AG: The Giant Metrewave Radio Telescope (GMRT) has been selected as a ‘Milestone’ facility by the IEEE. Tell us something about this project, the impact of this work, and the contributions made by your team.
YG : The GMRT is one of the largest and one of the most sensitive low frequency radio astronomy facilities in the world today. It consists of an array of 30 antennas of 45 m diameter each, spread out over a 30 km region about 80 km from Pune, with sophisticated electronics and computing for processing the data from all the antennas. It operates over a wide range of frequencies covering 110 MHz to 1450 MHz, with the capability of processing an instantaneous bandwidth of 400 MHz from each of the dual polarisation receivers from all the 30 antennas. The GMRT was conceived of and proposed in the late 1980s, built and made operational during the 1990s, and opened for use by the global astronomy community in 2002. At that time, it was one of the most powerful facilities at low frequencies, with several innovative features in its design and implementation. Over the years, it has been used by astronomers from all over the world (more than 40 countries) for a range of cutting edge science and discoveries that have significantly enhanced our knowledge and understanding about different aspects of our Universe. During 2012 to 2019, it went through a major upgrade of its capabilities, that has preserved, and even enhanced, its status as a leading facility in the world for low frequency radio astronomy studies of the Universe.

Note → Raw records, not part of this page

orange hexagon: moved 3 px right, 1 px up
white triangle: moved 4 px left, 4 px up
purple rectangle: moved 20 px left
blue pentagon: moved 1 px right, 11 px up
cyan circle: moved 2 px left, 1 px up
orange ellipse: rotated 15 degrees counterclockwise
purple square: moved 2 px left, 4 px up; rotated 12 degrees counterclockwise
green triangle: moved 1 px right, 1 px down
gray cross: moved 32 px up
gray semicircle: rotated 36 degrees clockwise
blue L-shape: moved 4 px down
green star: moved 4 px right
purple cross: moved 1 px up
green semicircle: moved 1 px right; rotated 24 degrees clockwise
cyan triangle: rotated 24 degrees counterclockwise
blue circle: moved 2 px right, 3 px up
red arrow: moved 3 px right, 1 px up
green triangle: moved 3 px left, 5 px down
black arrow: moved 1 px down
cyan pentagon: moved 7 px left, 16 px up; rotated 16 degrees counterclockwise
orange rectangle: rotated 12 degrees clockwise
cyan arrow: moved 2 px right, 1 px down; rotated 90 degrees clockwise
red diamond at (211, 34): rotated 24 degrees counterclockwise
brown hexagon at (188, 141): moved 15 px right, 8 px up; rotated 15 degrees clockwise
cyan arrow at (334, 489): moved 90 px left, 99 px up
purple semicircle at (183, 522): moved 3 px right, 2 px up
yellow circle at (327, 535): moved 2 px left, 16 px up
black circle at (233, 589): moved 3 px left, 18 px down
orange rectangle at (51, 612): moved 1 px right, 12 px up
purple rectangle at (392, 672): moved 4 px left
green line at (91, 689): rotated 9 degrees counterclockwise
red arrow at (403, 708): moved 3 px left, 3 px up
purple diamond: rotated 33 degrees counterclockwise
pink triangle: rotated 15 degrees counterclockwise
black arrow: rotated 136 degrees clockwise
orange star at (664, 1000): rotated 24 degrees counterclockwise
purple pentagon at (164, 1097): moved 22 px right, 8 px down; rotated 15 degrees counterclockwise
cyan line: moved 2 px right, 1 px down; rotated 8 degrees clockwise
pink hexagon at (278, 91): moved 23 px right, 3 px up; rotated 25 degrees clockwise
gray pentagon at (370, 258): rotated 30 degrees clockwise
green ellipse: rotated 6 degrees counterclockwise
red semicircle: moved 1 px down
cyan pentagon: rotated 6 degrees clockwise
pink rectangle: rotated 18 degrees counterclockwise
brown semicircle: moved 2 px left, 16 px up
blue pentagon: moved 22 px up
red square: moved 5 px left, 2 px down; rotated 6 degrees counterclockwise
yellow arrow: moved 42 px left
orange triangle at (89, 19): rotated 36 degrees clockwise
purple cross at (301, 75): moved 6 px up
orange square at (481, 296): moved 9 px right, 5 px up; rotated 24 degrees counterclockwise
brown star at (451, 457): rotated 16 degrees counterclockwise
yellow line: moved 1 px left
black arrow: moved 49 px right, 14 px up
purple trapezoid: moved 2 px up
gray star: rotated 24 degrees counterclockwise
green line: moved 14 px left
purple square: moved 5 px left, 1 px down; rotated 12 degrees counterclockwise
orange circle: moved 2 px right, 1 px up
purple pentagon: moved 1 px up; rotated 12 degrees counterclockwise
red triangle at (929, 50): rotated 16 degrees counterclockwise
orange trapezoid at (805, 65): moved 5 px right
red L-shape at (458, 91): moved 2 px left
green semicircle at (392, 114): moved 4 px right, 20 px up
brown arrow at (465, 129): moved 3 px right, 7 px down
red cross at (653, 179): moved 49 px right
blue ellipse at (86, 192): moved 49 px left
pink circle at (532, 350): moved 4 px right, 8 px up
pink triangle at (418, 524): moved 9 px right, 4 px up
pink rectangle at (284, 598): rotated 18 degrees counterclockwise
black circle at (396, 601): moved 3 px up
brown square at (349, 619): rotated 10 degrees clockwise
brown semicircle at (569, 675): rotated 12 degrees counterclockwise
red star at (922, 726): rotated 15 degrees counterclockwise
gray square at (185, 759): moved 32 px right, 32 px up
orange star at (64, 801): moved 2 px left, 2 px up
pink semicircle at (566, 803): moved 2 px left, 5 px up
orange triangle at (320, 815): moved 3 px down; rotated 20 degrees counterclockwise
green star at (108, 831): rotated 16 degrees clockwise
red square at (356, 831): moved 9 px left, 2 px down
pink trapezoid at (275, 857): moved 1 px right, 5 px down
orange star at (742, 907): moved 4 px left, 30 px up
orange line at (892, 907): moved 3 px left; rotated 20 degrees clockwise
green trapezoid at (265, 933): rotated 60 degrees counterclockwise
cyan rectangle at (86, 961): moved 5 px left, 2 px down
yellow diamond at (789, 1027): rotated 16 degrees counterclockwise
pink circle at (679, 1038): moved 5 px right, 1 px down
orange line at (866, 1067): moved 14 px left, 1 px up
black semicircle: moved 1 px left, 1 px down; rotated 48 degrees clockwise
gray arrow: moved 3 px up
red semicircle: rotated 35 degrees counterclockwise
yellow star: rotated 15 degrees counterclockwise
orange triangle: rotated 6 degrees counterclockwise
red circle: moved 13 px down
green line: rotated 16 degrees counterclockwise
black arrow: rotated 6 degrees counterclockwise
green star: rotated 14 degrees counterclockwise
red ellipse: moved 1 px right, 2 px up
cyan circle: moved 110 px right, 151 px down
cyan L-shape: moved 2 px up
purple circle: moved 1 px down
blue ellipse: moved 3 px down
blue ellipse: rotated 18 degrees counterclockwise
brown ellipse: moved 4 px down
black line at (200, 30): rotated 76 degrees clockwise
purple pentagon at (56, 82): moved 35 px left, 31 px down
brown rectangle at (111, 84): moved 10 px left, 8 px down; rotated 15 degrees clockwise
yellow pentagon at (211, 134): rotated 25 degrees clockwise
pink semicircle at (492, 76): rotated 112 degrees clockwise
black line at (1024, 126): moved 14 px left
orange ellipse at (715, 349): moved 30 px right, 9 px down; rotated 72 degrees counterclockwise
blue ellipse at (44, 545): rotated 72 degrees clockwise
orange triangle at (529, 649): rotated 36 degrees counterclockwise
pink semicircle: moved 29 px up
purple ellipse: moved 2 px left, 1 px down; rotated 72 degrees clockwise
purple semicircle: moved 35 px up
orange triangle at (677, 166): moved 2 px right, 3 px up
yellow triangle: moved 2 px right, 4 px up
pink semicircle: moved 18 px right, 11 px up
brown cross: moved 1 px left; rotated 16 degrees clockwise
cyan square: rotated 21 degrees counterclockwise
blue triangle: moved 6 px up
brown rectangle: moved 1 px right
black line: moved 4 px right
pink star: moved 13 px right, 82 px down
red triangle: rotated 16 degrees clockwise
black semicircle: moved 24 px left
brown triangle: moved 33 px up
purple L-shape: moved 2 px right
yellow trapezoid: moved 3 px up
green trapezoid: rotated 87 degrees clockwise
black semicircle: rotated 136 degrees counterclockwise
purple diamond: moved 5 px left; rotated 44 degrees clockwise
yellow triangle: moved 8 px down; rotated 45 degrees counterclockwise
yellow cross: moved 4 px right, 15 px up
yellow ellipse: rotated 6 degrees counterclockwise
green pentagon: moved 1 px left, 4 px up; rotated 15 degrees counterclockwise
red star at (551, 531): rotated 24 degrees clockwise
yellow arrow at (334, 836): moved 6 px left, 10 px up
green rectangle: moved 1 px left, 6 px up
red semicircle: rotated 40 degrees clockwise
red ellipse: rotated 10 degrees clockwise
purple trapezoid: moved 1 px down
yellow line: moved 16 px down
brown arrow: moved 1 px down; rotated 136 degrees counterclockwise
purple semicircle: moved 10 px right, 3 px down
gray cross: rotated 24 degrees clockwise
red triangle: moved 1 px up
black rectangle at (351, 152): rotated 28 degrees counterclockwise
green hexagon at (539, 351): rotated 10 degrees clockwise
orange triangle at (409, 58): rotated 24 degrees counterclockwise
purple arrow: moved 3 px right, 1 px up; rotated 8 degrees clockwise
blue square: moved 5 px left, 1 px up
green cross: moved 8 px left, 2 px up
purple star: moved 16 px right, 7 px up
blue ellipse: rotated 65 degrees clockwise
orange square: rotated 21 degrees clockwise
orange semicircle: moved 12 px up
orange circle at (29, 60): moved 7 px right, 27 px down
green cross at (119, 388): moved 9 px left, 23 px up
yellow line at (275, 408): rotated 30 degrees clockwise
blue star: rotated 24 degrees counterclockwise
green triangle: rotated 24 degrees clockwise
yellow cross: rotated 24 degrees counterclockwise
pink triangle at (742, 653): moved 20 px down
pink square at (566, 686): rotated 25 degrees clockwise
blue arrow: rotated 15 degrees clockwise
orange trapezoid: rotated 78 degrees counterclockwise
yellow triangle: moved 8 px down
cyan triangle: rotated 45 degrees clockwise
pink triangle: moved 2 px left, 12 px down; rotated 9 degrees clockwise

Both the original GMRT and the upgraded facility have been completely indigenous efforts – designed and executed entirely by the team at NCRA. Given this, and the significant impact that this facility has had on the global scale, it was quite appropriate that IEEE India supported the move to have the GMRT considered for the ‘Milestone’ status. I am extremely proud and pleased that we were able to convince the IEEE jury (after a fairly rigorous review process) about the suitability of the GMRT for this status – it is a great achievement for science and technology in India in the modern era, given that the only other such IEEE Milestones in India are ones that recognise the pioneering work of J.C. Bose (way back in 1895) to demonstrate for the first time, the ability to generate and receive radio waves and that of C.V. Raman (in 1928) for his Nobel prize winning discovery!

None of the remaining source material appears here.